Hamnet's breath smoked when he sat up. He pulled on his boots. Not far away, Ulric was doing the same thing. Quirking up an eyebro
w, Ulric said, "Maybe we ought to let them kill each other. Jesper's no great loss."
"If he hurts Gelimer, the Bizogots will want to murder all of us," Hamnet answered.
"I suppose you're right. What a pity." Ulric Skakki stood up.
So did Hamnet.

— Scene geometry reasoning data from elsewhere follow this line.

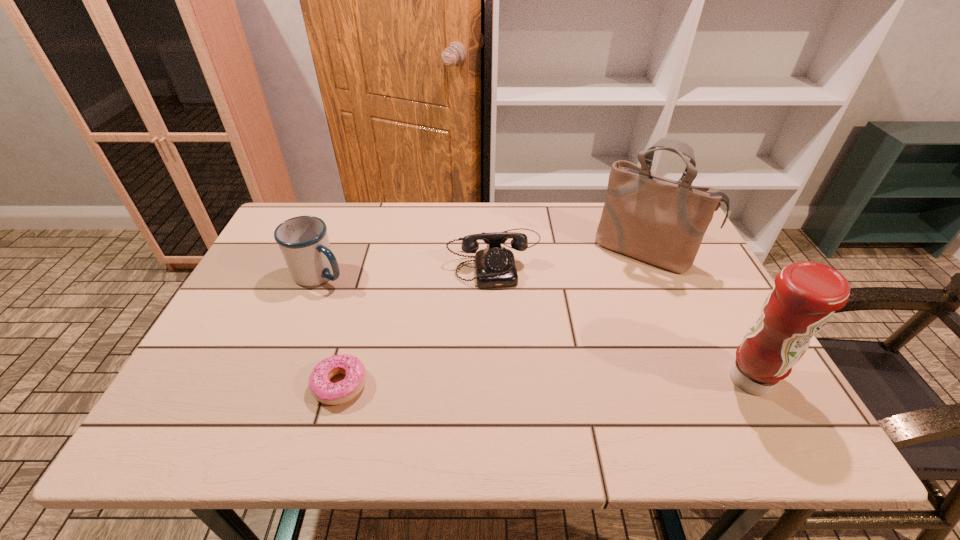 The height and width of the screenshot is (540, 960). In order to click on the fourth object from right to left in this screenshot , I will do point(321,388).

At what (x,y) coordinates should I click in order to perform the action: click on the shortest object. Please return your answer as a coordinate pair (x, y). The height and width of the screenshot is (540, 960). Looking at the image, I should click on click(x=321, y=388).

Find the location of a particular element. This screenshot has height=540, width=960. the fourth shortest object is located at coordinates (806, 295).

In order to click on shoulder bag in this screenshot , I will do `click(657, 220)`.

The width and height of the screenshot is (960, 540). Find the location of `the third object from left to right`. the third object from left to right is located at coordinates (495, 267).

The height and width of the screenshot is (540, 960). In order to click on telephone in this screenshot , I will do `click(495, 267)`.

Locate an element on the screen. This screenshot has width=960, height=540. mug is located at coordinates (303, 240).

Where is `the leftmost object`? the leftmost object is located at coordinates pyautogui.click(x=303, y=240).

The width and height of the screenshot is (960, 540). Find the location of `vacant space located 0.280m on the back of the doughnut`. vacant space located 0.280m on the back of the doughnut is located at coordinates pos(369,280).

At what (x,y) coordinates should I click in order to perform the action: click on vacant point located on the back of the condiment. Please return your answer as a coordinate pair (x, y). Looking at the image, I should click on (693, 274). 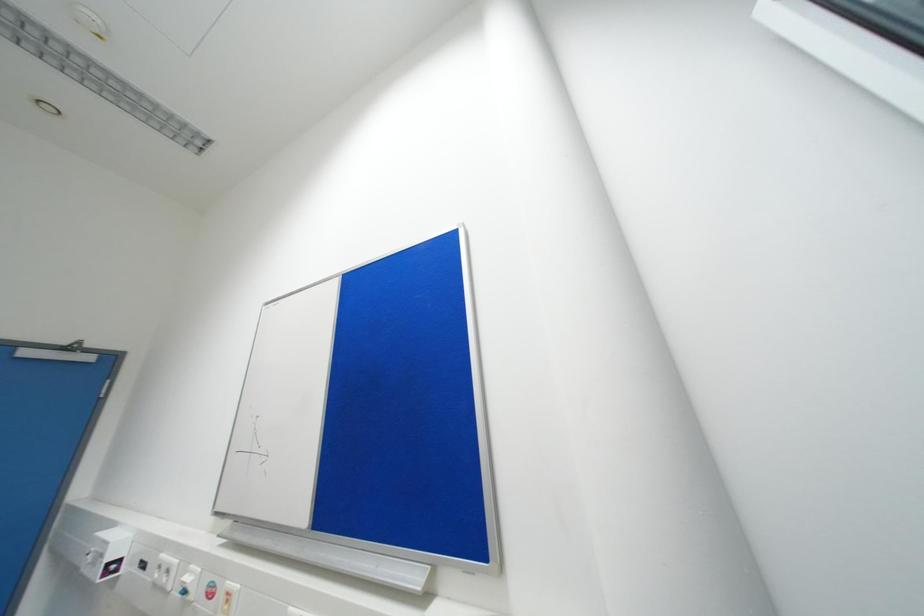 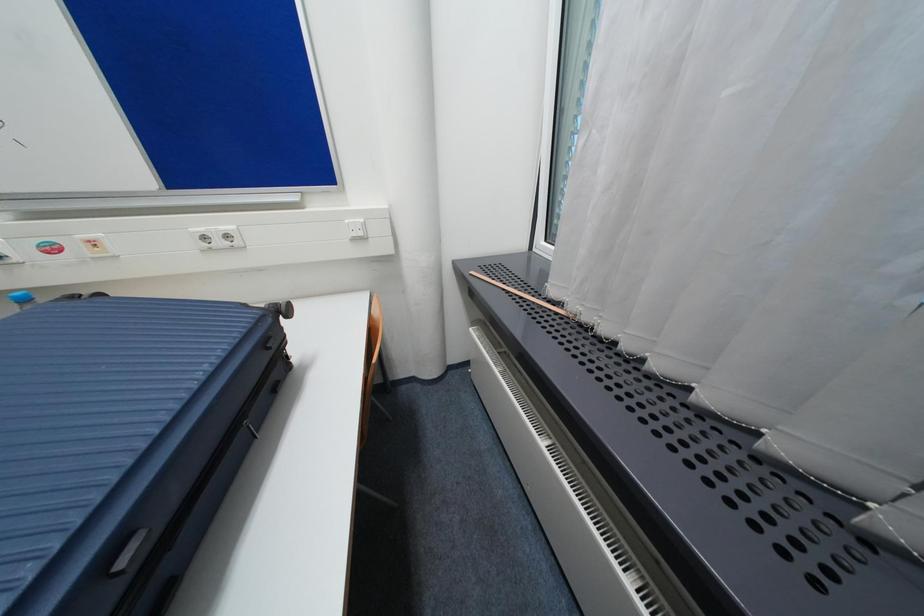 The images are taken continuously from a first-person perspective. In which direction is your viewpoint rotating?

The camera rotated toward right-down. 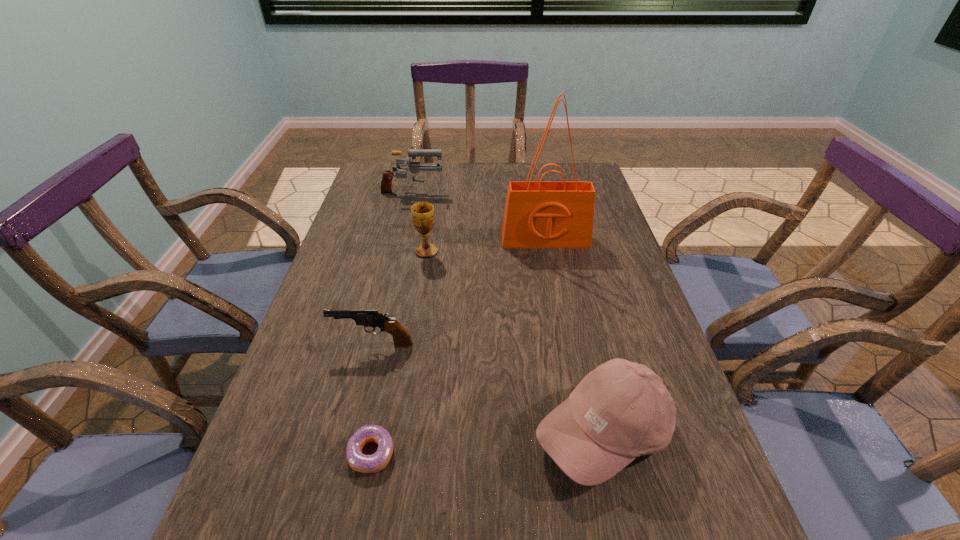 Where is `vacant position located 0.130m on the front of the chalice`? This screenshot has width=960, height=540. vacant position located 0.130m on the front of the chalice is located at coordinates (420, 291).

Locate an element on the screen. free space located 0.070m along the barrel of the second shortest object is located at coordinates (302, 345).

In order to click on free region located 0.070m on the right of the doughnut in this screenshot , I will do `click(433, 454)`.

Where is `object situated at the far edge`? The height and width of the screenshot is (540, 960). object situated at the far edge is located at coordinates (414, 167).

You are a GUI agent. You are given a task and a screenshot of the screen. Output one action in this format:
    pyautogui.click(x=<x>, y=<y>)
    Task: Click on the tote bag positioned at the right edge
    The width and height of the screenshot is (960, 540).
    Given the screenshot: What is the action you would take?
    pyautogui.click(x=538, y=214)

At what (x,y) coordinates should I click in order to perform the action: click on baseball cap that is at the right edge. Please return your answer as a coordinate pair (x, y). This screenshot has height=540, width=960. Looking at the image, I should click on [621, 410].

Find the location of `object present at the far left corner`. object present at the far left corner is located at coordinates (414, 167).

The width and height of the screenshot is (960, 540). I want to click on vacant space at the far edge, so click(548, 179).

Find the location of a particular element. The height and width of the screenshot is (540, 960). free space at the left edge of the desktop is located at coordinates (375, 227).

In the image, there is a desktop. Where is `vacant space at the right edge`? vacant space at the right edge is located at coordinates (598, 242). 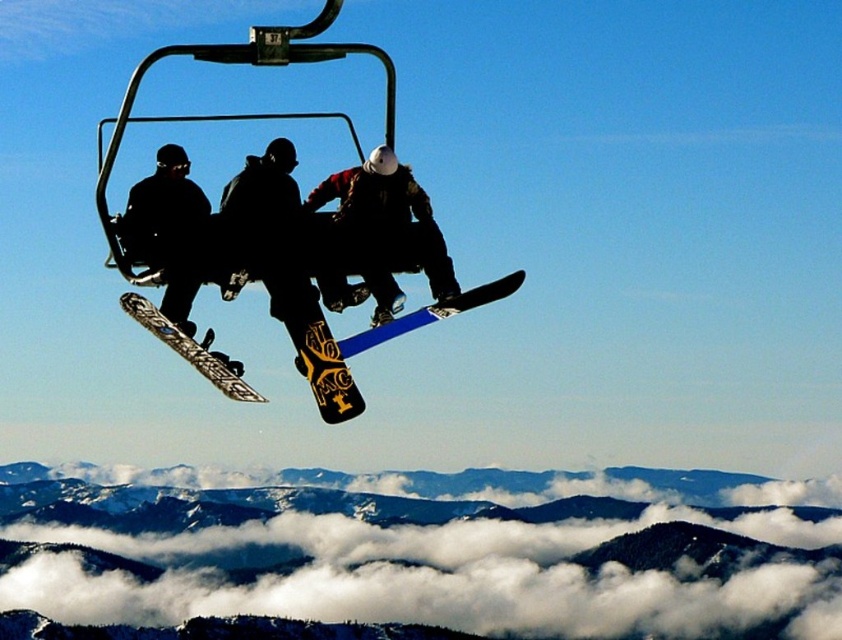 You are planning to take a photo of the snowy forested mountain at lower center and the yellow matte snowboard at center from the ski lift. Which object will appear taller in the photo?

The snowy forested mountain at lower center will appear taller in the photo because it has a greater height compared to the yellow matte snowboard at center.

You are standing on the ski lift and looking at two points in the scene. The first point is at coordinates point (429, 225) and the second is at point (515, 280). Which point is closer to you?

Point (429, 225) is closer to you because it is further to the viewer than point (515, 280).

You are a photographer standing on the ski lift and want to take a photo of the yellow matte snowboard at center and the blue matte snowboard at center. Which one is positioned higher in the scene?

The yellow matte snowboard at center is positioned higher than the blue matte snowboard at center. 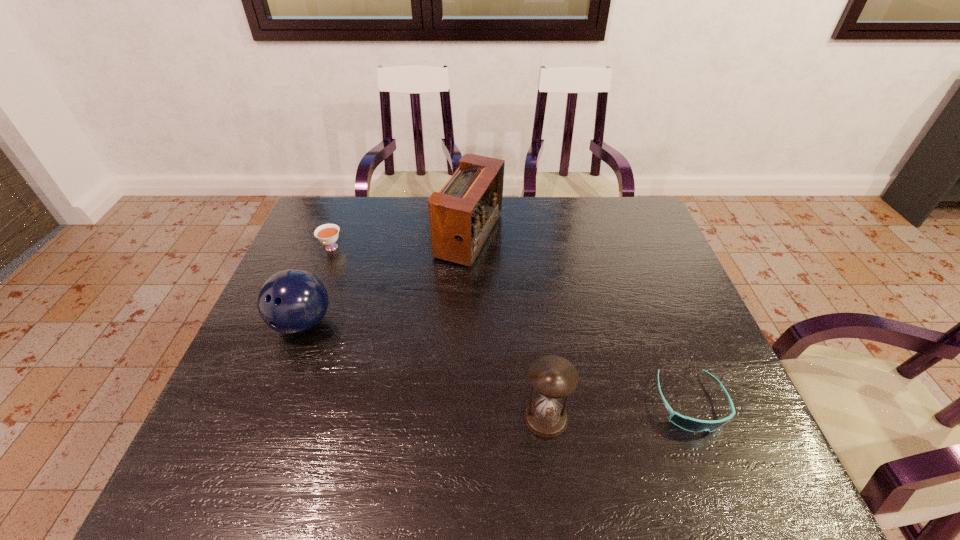 Where is `radio receiver`? radio receiver is located at coordinates (461, 216).

What are the coordinates of `the tallest object` in the screenshot? It's located at (461, 216).

The image size is (960, 540). Find the location of `the third farthest object`. the third farthest object is located at coordinates (292, 301).

Where is `the fourth object from left to right`? This screenshot has width=960, height=540. the fourth object from left to right is located at coordinates (553, 377).

At what (x,y) coordinates should I click in order to perform the action: click on teacup. Please return your answer as a coordinate pair (x, y). Image resolution: width=960 pixels, height=540 pixels. Looking at the image, I should click on (327, 234).

Locate an element on the screen. This screenshot has height=540, width=960. the rightmost object is located at coordinates (687, 423).

You are a GUI agent. You are given a task and a screenshot of the screen. Output one action in this format:
    pyautogui.click(x=<x>, y=<y>)
    Task: Click on the sunglasses
    The height and width of the screenshot is (540, 960).
    Given the screenshot: What is the action you would take?
    pyautogui.click(x=687, y=423)

At what (x,y) coordinates should I click in order to perform the action: click on vacant space located on the right of the third object from left to right. Please return your answer as a coordinate pair (x, y). The image size is (960, 540). Looking at the image, I should click on (562, 236).

Locate an element on the screen. The width and height of the screenshot is (960, 540). vacant region located on the surface of the bowling ball near the finger holes is located at coordinates (263, 424).

What are the coordinates of `vacant space located 0.120m on the left of the fourth object from left to right` in the screenshot? It's located at (467, 418). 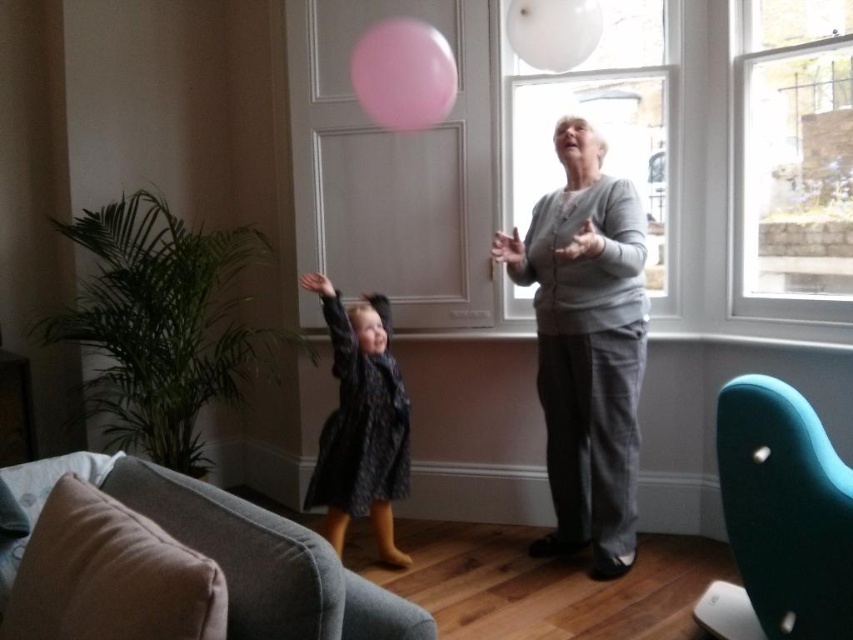 You are a photographer trying to capture a clear shot of the gray cotton sweater at upper center and the white matte balloon at upper center. Which object should you focus on first to ensure both are in focus?

You should focus on the gray cotton sweater at upper center first because it is closer to the viewer than the white matte balloon at upper center. By focusing on the closer object, the balloon will also be in focus due to the depth of field.

You are a delivery person who needs to place a rectangular package that is 1 meter wide. You have to choose between the teal fabric armchair at lower right and the pink rubber balloon at upper center. Which object can accommodate the package without bending or breaking?

The teal fabric armchair at lower right is thinner than the pink rubber balloon at upper center, so the pink rubber balloon at upper center can accommodate the package without bending or breaking.

Based on the scene description, what object is located at the coordinate point (791, 157)?

The clear glass window at upper right is located at the coordinate point (791, 157). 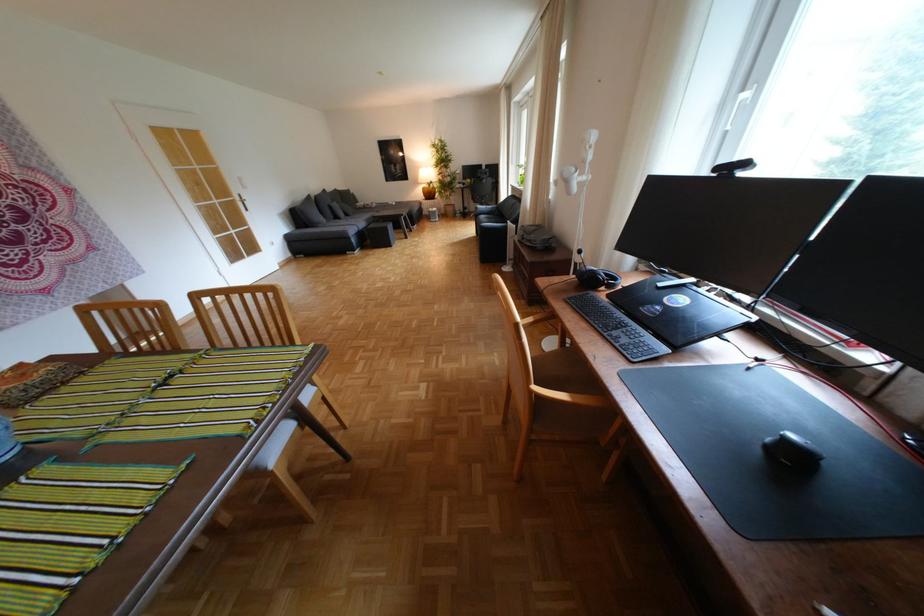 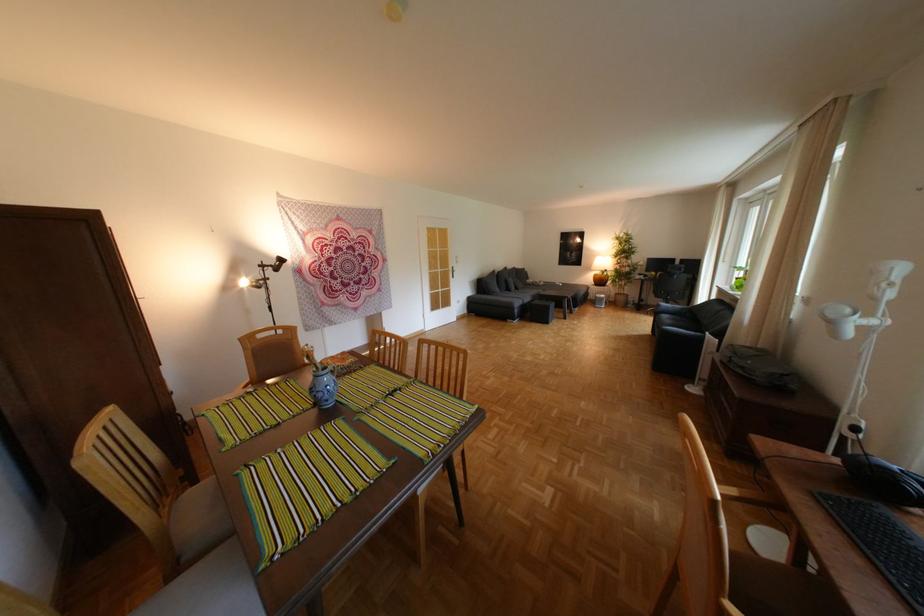 The point at (x=548, y=387) is marked in the first image. Where is the corresponding point in the second image?

(744, 608) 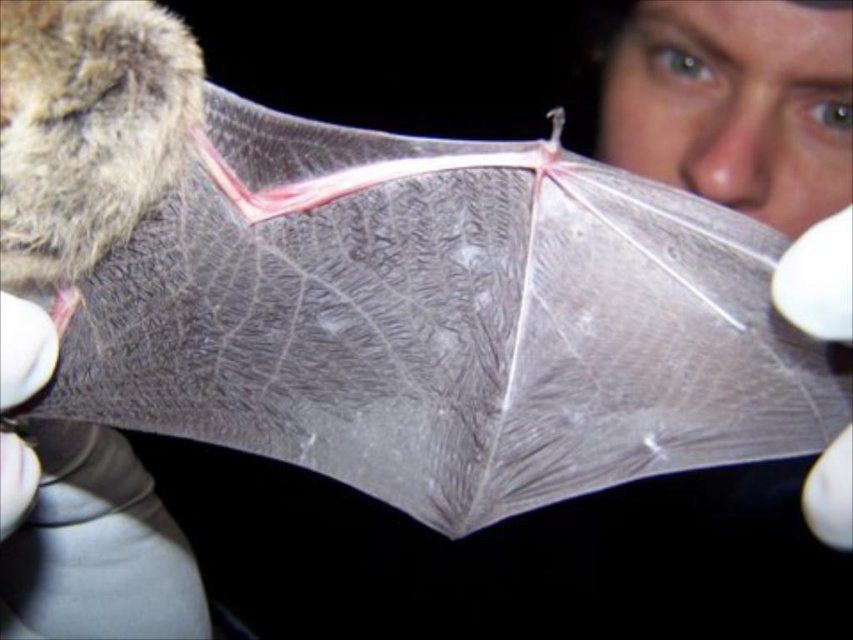 Question: Which object appears farthest from the camera in this image?

Choices:
 (A) white matte glove at right
 (B) white matte glove at lower left

Answer: (B)

Question: Does white matte glove at right appear on the right side of white matte glove at lower left?

Choices:
 (A) yes
 (B) no

Answer: (A)

Question: Does smooth skin nose at center appear under white matte glove at lower left?

Choices:
 (A) no
 (B) yes

Answer: (A)

Question: In this image, where is smooth skin nose at center located relative to white matte glove at lower left?

Choices:
 (A) right
 (B) left

Answer: (A)

Question: Based on their relative distances, which object is nearer to the smooth skin nose at center?

Choices:
 (A) white matte glove at lower left
 (B) white matte glove at right

Answer: (B)

Question: Among these points, which one is nearest to the camera?

Choices:
 (A) (19, 307)
 (B) (769, 186)

Answer: (A)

The shouting outside did nothing to improve the headache he discovered on waking. "Neither one of them understands the other's language," he pointed out.
"Just as well," Ulric said. "If they knew what they were calling each other, they would have gone for their knives long since."
Count Hamnet hadn't thought of that. "We really ought to calm them down if we can," he said.
"You're no fun," Ulric told him, but they left the mammoth-hide tent together.
"What's going on here?" Hamnet said, first in Raumsdalian, then in the Bizogot tongue.
Jesper Fletti and Gelimer gave up shouting at each other. Instead, they both shouted at him. That didn't do his head any good. "This lemming-brained idiot keeps wanting to bother the jarl," Gelimer said. "Doesn't he know Trasamund's in his tent screwing like there's no tomorrow?"
At the same time, Jesper Fletti said, "This fleabitten savage won't let the lady Gudrid talk to Trasamund."
"Oh." Hamnet Thyssen's head pounded anew, for an altogether different reason.
"Oh, for God's sake," Ulric Skakki said in about the same tone of voice.
Hamnet stepped between Gelimer and Jesper. He set both hands on Jes-per's shoulders. The imperial guardsman bristled at the liberty, but grudgingly allowed it from a Raumsdalian noble. "Go back to Gudrid," Hamnet said. "Tell her she can't see Trasamund now. Tell her she can't see him now even if she's seen every single inch of him before. Tell her it doesn't matter if she's a noblewoman. Tell her she's a guest among the Bizogots, and what they say goes. Tell her that if she causes any more trouble she's liable to get you killed and she's liable to get herself killed."